Welcome to the Algebra and Geometry Seminar at Iowa State University, organized by Jonas Hartwig, Jason McCullough, and Tathagata Basak.

During Spring 2023, the seminar runs on **Thursdays at 2:10pm–3:00pm** (plus optional discussion) in Carver 401. Grad students are especially encouraged to attend.

Topics include:

- associative algebras and commutative rings,
- representation theory and Lie theory,
- connections to combinatorics, geometry and physics.

Fix a complex linear algebraic group \(G\). Let \(\mathcal{O}(G)\) denote the function algebra of \(G\) (it is a commutative Hopf algebra), and let \(\mathrm{Rep}(G)\) denote the representation category of \(G\) (it is a symmetric tensor category). In my talk I will first explain why (ordinary) fiber functors \(F:\mathrm{Rep}(G)\to\mathrm{Vect}\) correspond to Drinfeld twistings \(J\) of \(\mathcal{O}(G)\), namely to twisting Hopf algebras \(\mathcal{O}(G)^J\), and then focus on the algebra structure and representation theory of the (not necessarily commutative) Hopf algebras \(\mathcal{O}(G)^J\) and the one-sided twisted algebras \(\mathcal{O}(G)_J\) for nilpotent \(G\). Finally, I will discuss some open problems and conjectures for arbitrary \(G\) (e.g., solvable, reductive).

We prove irreducible components of moduli spaces of semistable representations of clannish algebras are isomorphic to products of projective spaces. This is achieved by showing irreducible components of varieties of representations of clannish algebras can be viewed as irreducible components of skewed-gentle algebras, which we show are always normal. The main theorem generalizes an analogous result for moduli of representations of special biserial algebras proven by Carroll-Chindris-Kinser-Weyman.

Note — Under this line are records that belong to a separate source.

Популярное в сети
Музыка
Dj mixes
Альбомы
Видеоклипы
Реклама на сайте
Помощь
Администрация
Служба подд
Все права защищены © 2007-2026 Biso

Links: arXiv paper and lecture notes

We introduce the problem of controlling in small time a bilinear closed quantum system. We recall some known results when the dimension of the state space is finite [1], and give some new results concerning the infinite-dimensional case [2]. In particular, we remark the algebraic nature of this problem. We discuss these properties in several examples.

[1] D'Alessandro: Small time controllability of systems on compact Lie groups and spin angular momentum, J. Math. Phys. 42, 4488 (2001)

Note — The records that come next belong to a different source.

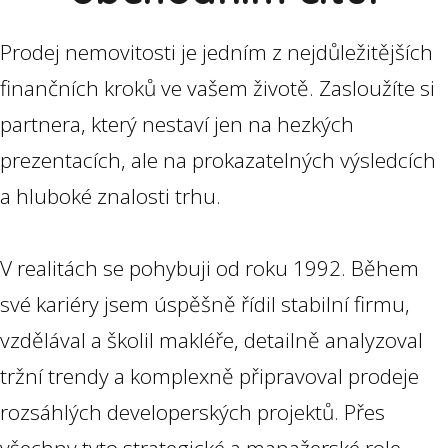
Prodej nemovitosti je jedním z nejdůležitějších
finančních kroků ve vašem životě. Zasloužíte si
partnera, který nestaví jen na hezkých
prezentacích, ale na prokazatelných výsledcích
a hluboké znalosti trhu.
V realitách se pohybuji od roku 1992. Během
své kariéry jsem úspěšně řídil stabilní firmu,
vzdělával a školil makléře, detailně analyzoval
tržní trendy a komplexně připravoval prodeje
rozsáhlých developerských projektů. Přes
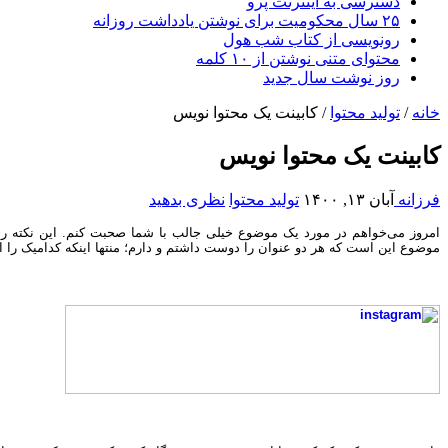
دسترسی به اینترنت پرو
۲۵ سال محکومیت برای نوشتن یادداشت روزانه
رونویسی از کتاب شب هول
محتوای متنی نوشتن از ۱۰ کلمه
روز نوشت سال جدید
خانه
/
تولید محتوا
/
کابینت یک محتوا نویس
کابینت یک محتوا نویس
فرزانه
آبان ۱۳, ۱۴۰۰
تولید محتوا
نظری بدهید
امروز می‌خواهم در مورد یک موضوع خیلی جالب با شما صحبت کنم. این نکته را هم
موضوع این است که هر دو عنوان را دوست داشتم و دارم؛ منتها اینکه کدامیک را انت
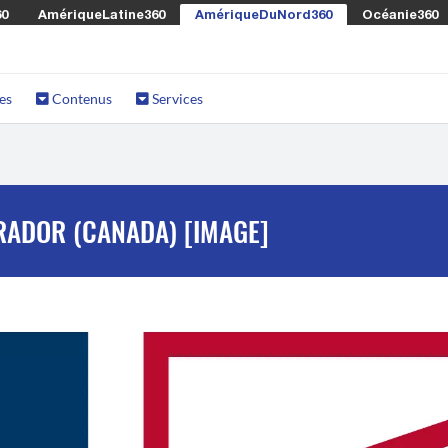
60
AmériqueLatine360
AmériqueDuNord360
Océanie360
es
Contenus
Services
RADOR (CANADA) [IMAGE]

[2] Chambrion and Pozzoli: Small-time bilinear control of Schrödinger equations with application to rotating linear molecules, preprint (arXiv: 2207.03818)

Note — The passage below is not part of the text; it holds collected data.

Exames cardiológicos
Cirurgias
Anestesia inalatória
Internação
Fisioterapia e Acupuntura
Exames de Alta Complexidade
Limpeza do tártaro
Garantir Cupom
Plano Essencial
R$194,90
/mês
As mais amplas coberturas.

We introduce to the notion of vertex operator algebras \(V\) and a few important categories of \(V\)–modules, in particular the so called logarithmic modules \(M\) which are important for logarithmic conformal field theory. We give an explicit construction of how these vertex operators act on \(M\) for the triplet vertex operator algebra \(W(p)\) and also give a construction of all irreducible modules for certain higher rank cases for \(V\) given by the kernel of the intersection of multiple screening operators that arise from higher rank lattice vertex operator algebras.

Consider the complex groups \(G=GL(n,\mathbb{C}),\, SO(n,\mathbb{C})\). We can embed \(G_{n-1}:=GL(n-1,\mathbb{C}),\, SO(n-1,\mathbb{C})\) into \(G\) in a natural way. Let \(B_{n-1}\) be a Borel subgroup of \(G_{n-1}\subset G\). Then it follows from the theory of spherical pairs that \(B_{n-1}\) acts on the flag variety \(\mathcal{B}\) of \(G\) with finitely many orbits. In this talk, we discuss the geometric and combinatorial properties of these orbits and how they can be applied to study Gelfand-Zeitlin modules. In particular, for \(G=GL(n,\mathbb{C})\) we develop a bijection between the set of \(B_{n-1}\)–orbits on \(\mathcal{B}\) and partitions of the set \(\{1,\dots, n\}\) into ordered subsets. This bijection allows us to obtain an explicit formula for the number of \(B_{n-1}\)–orbits on \(\mathcal{B}\) using the classical Lah numbers and find explicit representatives for the orbits in terms of flags. We also discuss a similar picture for the orthogonal group. Using these combinatorial models and work of Richardson and Springer, we can understand the closure relations for \(B_{n-1}\)–orbits on \(\mathcal{B}\). This is a key step in geometrically constructing a category of modules related to Gelfand-Zeitlin modules.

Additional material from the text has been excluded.